One. Two. Three. Four…. Counting sheep never really worked for me. I’ve even tried other methods like naming all the joints in my body from head to toe or even just simply taking a melatonin supplement before bed. Falling asleep in a timely manner has always been a huge issue of mine especially since I have struggled with anxiety for years. My feelings of angst tend to carry over into my nightly routine which regularly throws me off. You should find yourself dozing off in less than 30 minutes, but for me, my mind is constantly running and I can never seem to find that “off” switch so falling asleep sometimes takes upwards of 2 hours! Exploring other options was often difficult because I’ve tried them all before. That of course was before I was introduced to the method of Wim Hof Breathing (thanks Nick!).
The Wim Hof Breathing Technique focuses on controlled hyperventilation (rhythmic inhalation/exhalation) and breath holds. Following this technique is easy to understand and anyone can do it. From what I have learned, most people do it first thing in the morning as a way to “wake up” their nervous system but I have benefitted by practicing before sleep! There are only 4 simple steps to this technique:
Step 1 - Get comfortable. Always breath when in a seated position or when laying down as if you are preparing to meditate. Doing this allows you to fully expand your lungs without any restriction.

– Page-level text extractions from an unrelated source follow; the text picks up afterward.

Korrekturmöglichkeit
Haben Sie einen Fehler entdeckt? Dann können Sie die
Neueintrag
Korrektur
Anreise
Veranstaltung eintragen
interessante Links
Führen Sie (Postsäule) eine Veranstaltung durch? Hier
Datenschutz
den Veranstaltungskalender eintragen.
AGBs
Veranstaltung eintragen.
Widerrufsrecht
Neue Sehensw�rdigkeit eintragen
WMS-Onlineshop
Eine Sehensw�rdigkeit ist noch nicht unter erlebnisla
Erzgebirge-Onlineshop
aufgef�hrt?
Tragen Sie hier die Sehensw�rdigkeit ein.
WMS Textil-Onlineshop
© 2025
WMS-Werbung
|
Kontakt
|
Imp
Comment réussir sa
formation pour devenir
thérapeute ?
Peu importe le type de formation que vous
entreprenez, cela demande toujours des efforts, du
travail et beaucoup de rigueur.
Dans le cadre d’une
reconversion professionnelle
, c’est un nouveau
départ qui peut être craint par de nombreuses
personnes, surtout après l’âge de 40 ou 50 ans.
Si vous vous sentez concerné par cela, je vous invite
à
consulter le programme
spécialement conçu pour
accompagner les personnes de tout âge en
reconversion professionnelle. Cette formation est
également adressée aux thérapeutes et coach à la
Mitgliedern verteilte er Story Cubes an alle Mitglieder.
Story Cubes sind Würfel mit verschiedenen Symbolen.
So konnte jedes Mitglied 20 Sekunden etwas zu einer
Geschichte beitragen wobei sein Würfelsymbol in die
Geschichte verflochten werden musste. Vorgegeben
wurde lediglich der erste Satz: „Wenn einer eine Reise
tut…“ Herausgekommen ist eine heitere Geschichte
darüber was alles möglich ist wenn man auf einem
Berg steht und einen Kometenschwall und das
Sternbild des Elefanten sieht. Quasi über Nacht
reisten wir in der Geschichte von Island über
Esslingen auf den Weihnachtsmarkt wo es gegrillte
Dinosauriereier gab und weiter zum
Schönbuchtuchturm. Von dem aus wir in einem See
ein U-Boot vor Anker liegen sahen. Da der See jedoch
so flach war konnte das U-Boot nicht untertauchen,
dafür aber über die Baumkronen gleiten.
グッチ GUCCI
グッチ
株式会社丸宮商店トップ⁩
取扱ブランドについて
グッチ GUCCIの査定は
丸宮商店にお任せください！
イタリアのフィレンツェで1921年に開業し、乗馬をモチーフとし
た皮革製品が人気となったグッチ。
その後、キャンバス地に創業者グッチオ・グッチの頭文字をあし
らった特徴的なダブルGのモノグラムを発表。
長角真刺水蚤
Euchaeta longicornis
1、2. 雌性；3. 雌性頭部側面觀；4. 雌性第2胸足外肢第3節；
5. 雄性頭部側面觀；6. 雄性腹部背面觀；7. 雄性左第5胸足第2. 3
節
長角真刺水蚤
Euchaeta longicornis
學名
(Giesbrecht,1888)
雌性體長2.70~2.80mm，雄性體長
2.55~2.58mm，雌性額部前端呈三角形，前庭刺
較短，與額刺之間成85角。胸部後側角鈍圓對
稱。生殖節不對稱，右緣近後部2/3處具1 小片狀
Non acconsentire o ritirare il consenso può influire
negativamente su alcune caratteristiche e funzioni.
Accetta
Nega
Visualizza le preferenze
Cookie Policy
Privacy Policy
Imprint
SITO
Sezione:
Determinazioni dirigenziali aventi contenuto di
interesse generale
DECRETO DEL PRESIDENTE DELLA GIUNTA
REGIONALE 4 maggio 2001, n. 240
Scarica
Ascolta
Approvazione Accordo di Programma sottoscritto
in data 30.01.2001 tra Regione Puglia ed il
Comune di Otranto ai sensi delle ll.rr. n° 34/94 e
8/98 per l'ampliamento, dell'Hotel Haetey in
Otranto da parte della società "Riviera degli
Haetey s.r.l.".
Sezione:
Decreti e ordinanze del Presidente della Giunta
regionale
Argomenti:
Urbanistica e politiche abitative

Step 2 - Close your eyes, relax your whole body, and start with 30 to 40 deep breaths. During this portion of breathing, you really want to focus on filling your belly with oxygen. Breathe deep in through either your nose or mouth, then exhale through your mouth. Full breath in, full breath out. Continue this 30-40 times making sure these breaths are short, powerful “bursts”, similar to how it feels when you hyperventilate. My first time trying this, I started to feel my hands and feet tingle and I felt somewhat lightheaded but this is totally normal! So if you give this a try and you feel similar reactions in your body, don’t be alarmed, they are completely harmless.
Step 3 - Breath hold. After you reach that 30th or 40th breath, take one more super deep inhale and immediately exhale forcing all the air out of your lungs and hold. At this point you want to “stop breathing” until you feel the urge to breath again. My first go at this, I was only able to hold for about 20-25 seconds, but the more I practice and focus on relaxation of my body, your able to put the fact that you’re not breathing to the side and hold longer. I am up to 1 minute and 57 seconds!

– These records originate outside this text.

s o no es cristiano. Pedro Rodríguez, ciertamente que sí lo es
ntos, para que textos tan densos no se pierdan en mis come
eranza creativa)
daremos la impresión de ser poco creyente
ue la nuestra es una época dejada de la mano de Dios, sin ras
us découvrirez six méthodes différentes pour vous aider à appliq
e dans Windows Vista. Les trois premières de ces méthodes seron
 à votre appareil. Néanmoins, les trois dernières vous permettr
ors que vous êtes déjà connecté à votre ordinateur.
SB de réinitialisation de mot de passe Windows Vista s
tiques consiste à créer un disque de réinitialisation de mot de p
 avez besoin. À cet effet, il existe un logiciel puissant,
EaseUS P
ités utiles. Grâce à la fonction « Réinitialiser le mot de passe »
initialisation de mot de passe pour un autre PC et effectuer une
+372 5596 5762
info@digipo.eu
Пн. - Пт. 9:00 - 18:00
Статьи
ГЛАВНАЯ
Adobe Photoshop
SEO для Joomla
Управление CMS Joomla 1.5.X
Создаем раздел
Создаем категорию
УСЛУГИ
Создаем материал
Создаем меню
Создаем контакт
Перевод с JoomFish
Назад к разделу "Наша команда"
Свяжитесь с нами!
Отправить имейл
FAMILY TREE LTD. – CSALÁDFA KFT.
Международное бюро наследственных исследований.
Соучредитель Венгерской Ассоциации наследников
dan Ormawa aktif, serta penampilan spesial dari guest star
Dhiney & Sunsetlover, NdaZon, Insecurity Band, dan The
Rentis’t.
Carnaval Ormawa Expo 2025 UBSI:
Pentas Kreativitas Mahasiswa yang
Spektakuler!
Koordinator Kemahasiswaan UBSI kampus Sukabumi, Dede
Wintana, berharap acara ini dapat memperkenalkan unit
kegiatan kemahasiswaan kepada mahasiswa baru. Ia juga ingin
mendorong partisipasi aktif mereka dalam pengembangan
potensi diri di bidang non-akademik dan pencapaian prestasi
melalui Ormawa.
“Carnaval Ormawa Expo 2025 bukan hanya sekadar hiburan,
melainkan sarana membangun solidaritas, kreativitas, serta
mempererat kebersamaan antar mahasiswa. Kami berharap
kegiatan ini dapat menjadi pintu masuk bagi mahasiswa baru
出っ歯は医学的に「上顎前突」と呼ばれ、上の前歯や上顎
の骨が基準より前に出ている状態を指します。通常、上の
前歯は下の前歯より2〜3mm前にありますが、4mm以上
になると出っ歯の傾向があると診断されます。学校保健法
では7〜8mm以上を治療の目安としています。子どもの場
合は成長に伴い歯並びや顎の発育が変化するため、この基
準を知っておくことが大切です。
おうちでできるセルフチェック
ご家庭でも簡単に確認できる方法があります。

Step 4 - This is your “recovery” breath and the last step to this process! Once that urge to breath again presents itself, take another deep breath to completely fill your lungs again and hold that breath for 15 seconds before exhaling. After that final release, repeat steps 2-4 for another 3 or 4 rounds to get the full effects of this breathing style.
That’s it! Super simple and trust me, you’ll feel SO GOOD even after just 1 time trying Wim Hof Breathing! Because I feel so good with this type of breathing, I have been doing 2-3 rounds as soon as I get into bed. My mind clears completely and I am able to shut my whole body down to relax and get the sleep that I deserve. The next morning I feel so rested and I can tell that my body is forever grateful.
No more Melatonin pills and certainly no more counting sheep!